The couple’s visit was very important as it bring the beautiful county into the limelight. In the tough time when the country is struggling economically the visit can economically benefit the area by bringing more visitors.
Duchess of Cambridge tried her hand at sheep shearing.
The Duchess of Cambridge sheep shearing during a visit to a farm in Cumbria 🐑 pic.twitter.com/3vCehmx6Xh
— Lizzie Robinson (@LizzieITV) June 11, 2019
A video of the moment.
For the day, Duchess of Cambridge chose a stunning casual look. She debuted a new jacket today.
Catherine wore Troy London’s the Tracker Jacket in Olive. Thanks to Middleton Maven on Twitter for the quick id.
The £275 jacket is described as, “The ultimate throw-on summer jacket made from cotton drill. Beautifully finished inner with contrast binding in honey gold. The internal drawstring waist gives the option for a more tailored fit. Utilitarian pockets. Fastened with monogrammed bone buttons.”

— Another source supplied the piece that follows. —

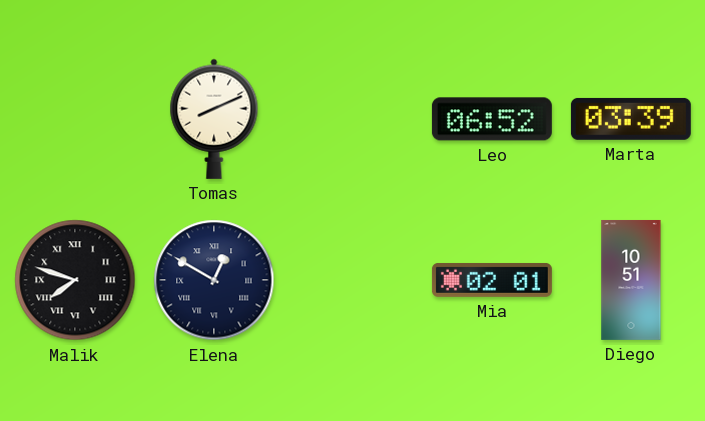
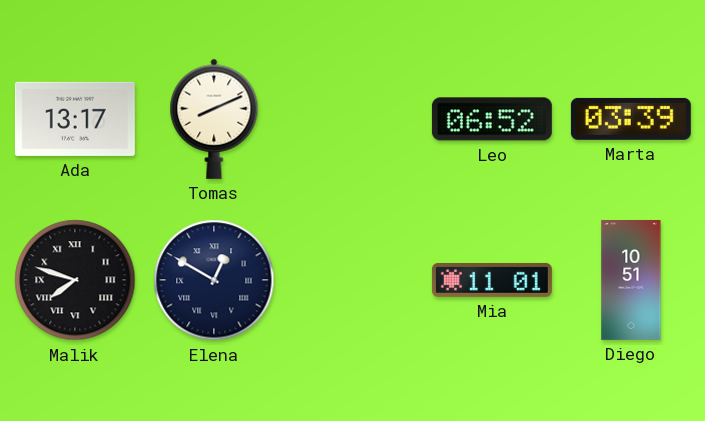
Ada: none -> 13:17
Mia: 02:01 -> 11:01
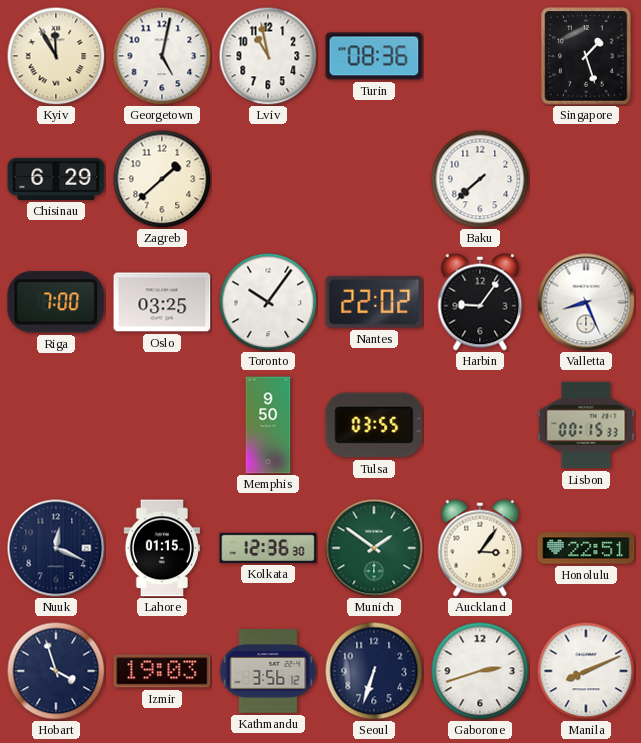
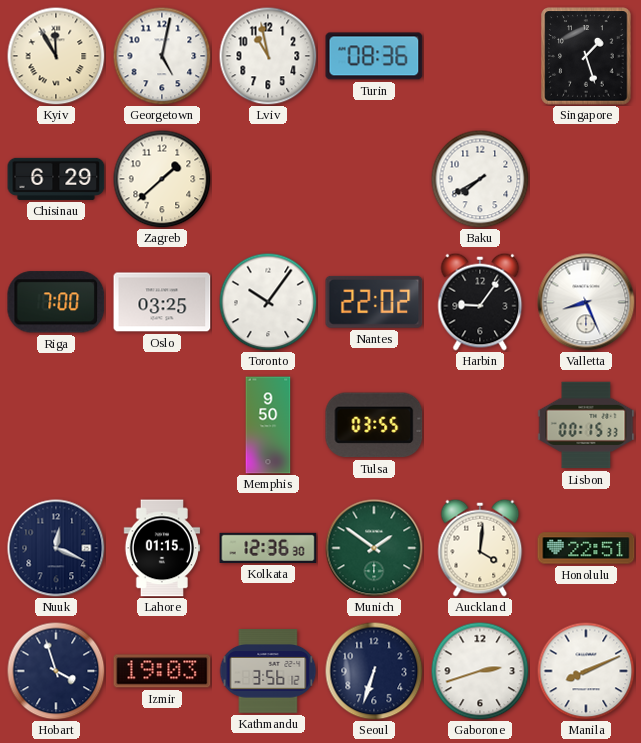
Baku: 7:38 -> 7:40
Auckland: 3:06 -> 4:01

Duchess paired the jacket with her Fjallraven Ovik Re-wool Sweater debuted in October 2018 during Sayers Croft Trust School and Wildlife Recreation Ground visit and Black jeans. Underneath the sweater, Catherine wore a white top that is still unidentified. Will update the post with details later on.
She was wearing her See by Chloe Leather Trimmed Suede Ankle Boots that she debuted in January 2019 during the visit to King Henry’s Walk Community Garden.
and Cartier Ballon Bleu watch finished the look.
Next we will see Duchess tomorrow, when she will attend the first annual gala dinner in recognition of Addiction Awareness Week, hosted by Action on Addiction and chef Skye Gyngell.